Teresa se casó con Fernando –siendo ella más joven que él: casi le doblaba la edad–. Se casó muy enamorada, y de su unión nació un chiquillo que fue compañía para ella hasta que él, muy joven, decidió independizarse de sus padres y hacer nido aparte.
Ella trabajaba duro en una empresa, cumplía horario y se dedicaba a su labor con mucho amor. Con el tiempo, la salud fue disminuyendo y le encontraron problemas en el corazón. Tenía un corazón loco que palpitaba a su propio ritmo, y era urgente una cirugía.
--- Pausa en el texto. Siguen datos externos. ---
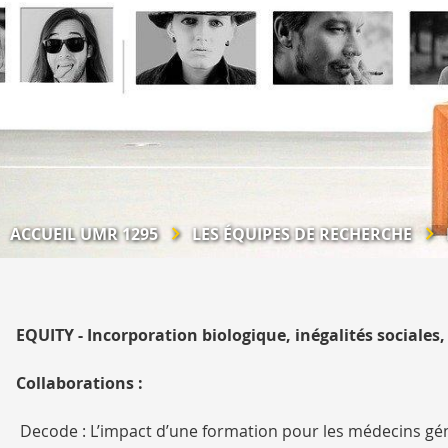
ACCUEIL UMR 1295
LES ÉQUIPES DE RECHERCHE
EQUITY - Incorporation biologique, inégalités sociales
Collaborations :
Decode : L’impact d’une formation pour les médecins génér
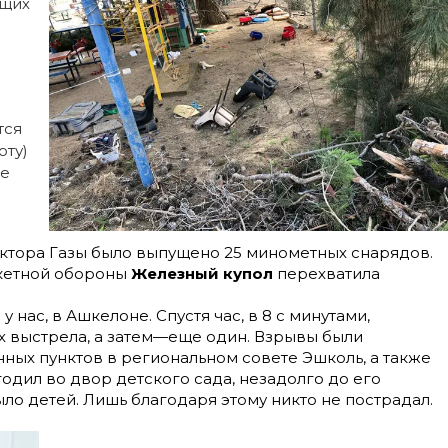
ющих
тся
оту)
ые
сектора Газы было выпущено 25 минометных снарядов.
кетной обороны
Железный купол
перехватила
 нас, в Ашкелоне. Спустя час, в 8 с минутами,
 выстрела, а затем—еще один. Взрывы были
ных пунктов в региональном совете Эшколь, а также
годил во двор детского сада, незадолго до его
ло детей. Лишь благодаря этому никто не пострадал.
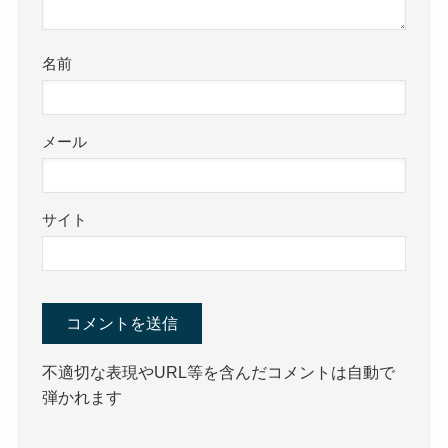
名前
メール
サイト
不適切な表現やURL等を含んだコメントは自動で
弾かれます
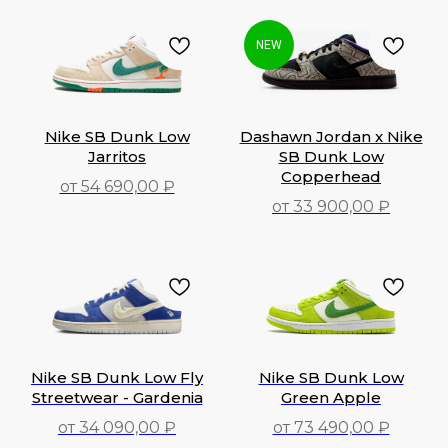
55 990,00
₽
NEW
Nike SB Dunk Low
Dashawn Jordan x Nike
Jarritos
SB Dunk Low
Copperhead
от 54 690,00 ₽
от 33 900,00 ₽
54 690,00
₽
33 900,00
₽
Nike SB Dunk Low Fly
Nike SB Dunk Low
Streetwear - Gardenia
Green Apple
от 34 090,00 ₽
от 73 490,00 ₽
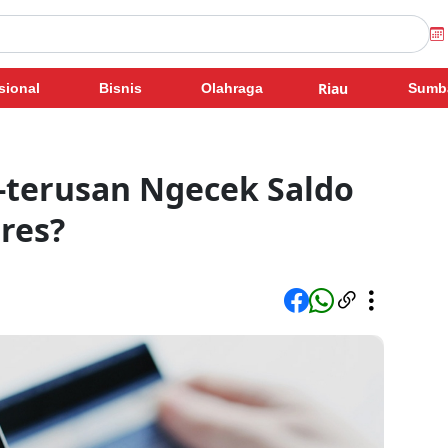
Riau
sional
Bisnis
Olahraga
Sumb
-terusan Ngecek Saldo
res?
Teresa en la habitación de aquel hospital, recordaba los dolores y tristezas que había aportado Fernando a su corazón quebrantado. Era un alcohólico de profesión: bebía de jueves a domingo, y en su embriaguez la maltrataba a ella y al chico. Fernando se paraba frente al balcón de la casa y gritaba a todo pulmón: “Esta es la vida que yo me merezco”.
“Claro, está es la vida que yo también me merezco” se dijo a sí misma Teresa cuando salió de la convalecencia. Uno de esos días, sentó a su esposo frente a ella, y sin miedo y con toda la fuerza de un corazón nuevo, le puso a Fernando las cartas sobre la mesa: Ya no iba a cocinar más para él, ni tampoco se iba a quedar en casa a ver sus escándalos y alborotos; de ahora en adelante, no despreciaría ninguna invitación, cocinaría lo necesario y en los años que le quedaban se daría “la vida que se merecía”.
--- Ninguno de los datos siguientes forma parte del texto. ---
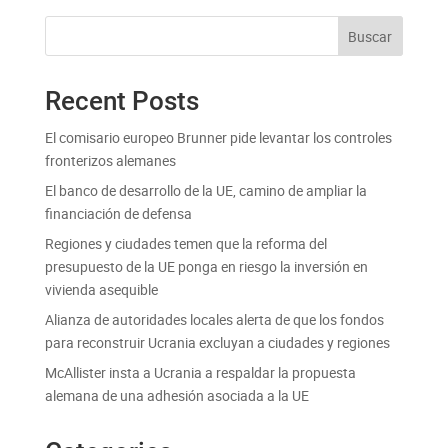
Buscar
Recent Posts
El comisario europeo Brunner pide levantar los controles
fronterizos alemanes
El banco de desarrollo de la UE, camino de ampliar la
financiación de defensa
Regiones y ciudades temen que la reforma del
presupuesto de la UE ponga en riesgo la inversión en
vivienda asequible
Alianza de autoridades locales alerta de que los fondos
para reconstruir Ucrania excluyan a ciudades y regiones
McAllister insta a Ucrania a respaldar la propuesta
alemana de una adhesión asociada a la UE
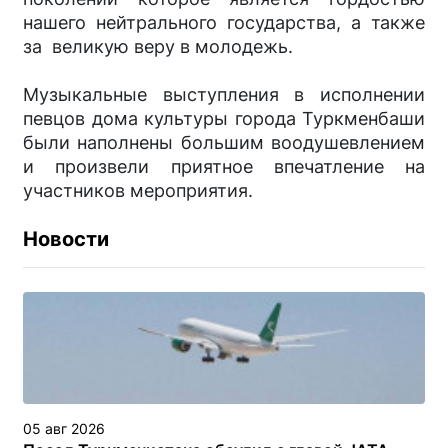
нашего нейтрального государства, а также
за великую веру в молодежь.
Музыкальные выступления в исполнении
певцов дома культуры города Туркменбаши
были наполнены большим воодушевлением
и произвели приятное впечатление на
участников мероприятия.
Новости
05 авг 2026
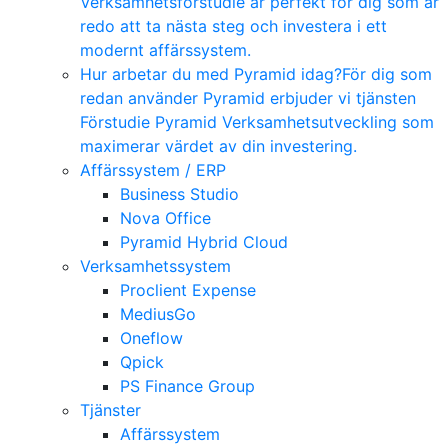
Verksamhetsförstudie är perfekt för dig som är
redo att ta nästa steg och investera i ett
modernt affärssystem.
Hur arbetar du med Pyramid idag?
För dig som
redan använder Pyramid erbjuder vi tjänsten
Förstudie Pyramid Verksamhetsutveckling som
maximerar värdet av din investering.
Affärssystem / ERP
Business Studio
Nova Office
Pyramid Hybrid Cloud
Verksamhetssystem
Proclient Expense
MediusGo
Oneflow
Qpick
PS Finance Group
Tjänster
Affärssystem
Fernando menospreció aquellas palabras, pero con el primer fin de semana después de aquella conversación, se dio cuenta que Teresa sí tenía la capacidad y la determinación para cumplir con el nuevo lema que había acuñado a su existencia.
Siguen juntos. El amor aún les alcanza. Ahora viven la vida que se merecen.